Now that we’ve decided to stick with the wheat-free changes to our diet at home – after the 6-month experiment proved that we do feel varying degrees of better – I have started going through my cupboards and pulling out glutinous items I won’t be using again so that I can drop them off at the food pantry at my office. A couple of boxes of pasta today. Some Krusteaz cake and cornbread mixes last week.
I love it that we have a food pantry here at JFCS, the non-profit where I work. We have stocked food pantries in all five of our regional offices, open to our case-managed clients and others needing assistance without cost, including isolated seniors and families with children. The food pantries are just one of forty social service programs we run to help people of all ages and stages of life – regardless of religious affiliation, in case you were wondering. 😉
So I’m not being coy here, this is a fundraising plug, and/or an invitation to help spread the word: my org, JFCS, just launched on June 1 an Indiegogo Campaign (that’s crowdfunding, folks) to raise money for our Food Pantries. The goal is to raise $25,000 by June 30. By working together to meet this goal we can:
- increase stock of fresh and non-perishable foods on JFCS Food Pantry shelves to meet growing demand.
- provide food vouchers to cover cost of supplies not included in the pantry to people with urgent need due to job loss or severe illness.
- deliver groceries to more homebound people every week.
- ensure more working families won’t come up short for grocery money at the end of the month.
Will you please take a moment to look at the campaign’s video on the Indiegogo site and consider supporting? I wouldn’t be plugging this cause on my personal page if it weren’t such a match-up of subject – hey, this is a food blog!
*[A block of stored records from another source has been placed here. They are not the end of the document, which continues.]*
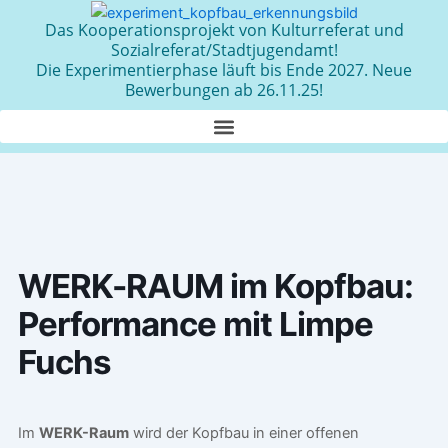
Zum
Das Kooperationsprojekt von Kulturreferat und
Inhalt
Sozialreferat/Stadtjugendamt!
springen
Die Experimentierphase läuft bis Ende 2027. Neue
Bewerbungen ab 26.11.25!
WERK-RAUM im Kopfbau:
Performance mit Limpe
Fuchs
Im
WERK-Raum
wird der Kopfbau in einer offenen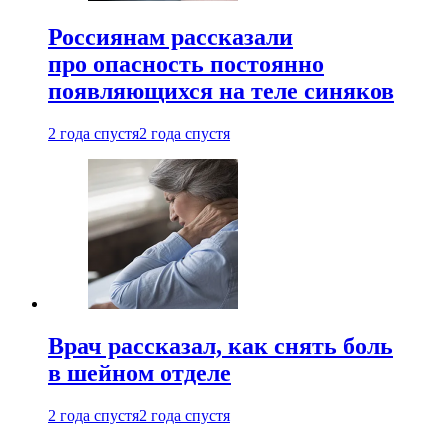
Россиянам рассказали
про опасность постоянно
появляющихся на теле синяков
2 года спустя
2 года спустя
Врач рассказал, как снять боль
в шейном отделе
2 года спустя
2 года спустя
Back when I set up meliovore a few years ago, I stated that eliminating food waste was one of my goals, and food pantries are a great model for sharing the equivalent of the corners of our fields with people who need help getting enough to eat. Plus, doesn’t hunger in plain sight around us seem a terrible waste in this land of plenty? I could go on about the way volunteers in our community have mobilized, creating a peer-to-peer donation network to make sure staple items are always available at the regional pantries but in an effort to keep it short here, I’ll urge you to click over to the video to learn more: https://igg.me/at/jfcs-food-pantry
Thanks for listening! You can share this post with others by clicking on one of the share buttons below. If you have questions for me, I’m more than happy to provide additional info.
Thanks, Janice, for helping to shine the light on an uncomfortable fact: too many of our neighbors are, invisibly, hungry. As one volunteer who delivers groceries monthly to stock our shelves, it feels like the most tangible thing I can do, and super-meaningful. If readers can spare a small amount to help us meet the need beyond what volunteers can supply, I can vouch that the funds will make a positive difference and be well-used!
Thanks so much for weighing in on this, A. And for being so involved in bridging the gap – it sounds like it would be very immediate and tangible to know how you’re helping people in a way that lets them feel dignified and cared about. Thanks thanks thanks!